The towrope was cast off. Polyphron winded his horn again. One by one the oars were thrust out through the oar holes in the ship's side and secured by sailors to the thole pins in the outrigger. Another trumpet blast set our oars in motion. Up they rose, then forward, then down with a splash, and then back. The beat of the coxswain's gavel, slow at first and then quickening, came up to us as we headed out into the blue Aegean under fair spring skies.
Book Nine
ATTIKA
The Destroyer moved but slowly, as she had only half her normal complement of three hundred and twenty rowers. The place of the rest was taken by Aias' pen and food crib. As was most of the fleet at Ephesos, the Destroyer was manned by free hired rowers. Polyphron explained:
"It costs more in the short run, but you're in less danger of having them seize the ship, tear all the free men to pieces, and row off to become pirates, than with a shipful of slaves."
We crept across the angle of the Ikarian Sea towards Mount Mykale. As the morning passed and Samos rose higher out of the sea, we could see the opening of the strait that sunders this isle from the mainland.
The sky was fair, the breeze light. Nonetheless, the waves were big enough to give a slight but regular motion to the ship, like unto an easy single-foot. Vardanas and the Indians became violently seasick. The elephant grumbled.

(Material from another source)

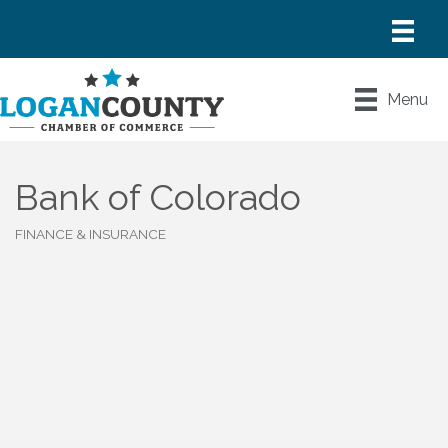
Menu
Bank of Colorado
FINANCE & INSURANCE
Categories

Finding that I, too, had a slight headache, I took a walk about the deck. I passed Pyrron and Nirouphar in converse. Nirouphar looked pale, while Pyrron, leaning lazily against the rail, spoke:
"... now observe, my dear, and you will see an exemplification of one of the major arguments in favor of the sphericity of the earth.
Notice how, as time passes, Ephesos disappears below the curvature of the sea, while Samos rises out of it."
"Oh, for Mithras' sake, stop lecturing for once!" said Nirouphar. "I feel unwell."
I hid a smile and walked on. Later I returned, sat beside the lass, and held her hand without speaking. She smiled gratefully; for once my habit of long silences was appreciated.
In the middle of the day, the oars of the lower banks were shipped to release the rowers for their midday meal. When each group had eaten in turn, the short oars were put out again. During the afternoon we rowed around Poseidon Promontory, with its splendid temple of Poseidon, and entered the strait. Aias fell silent as the ship's motion quieted.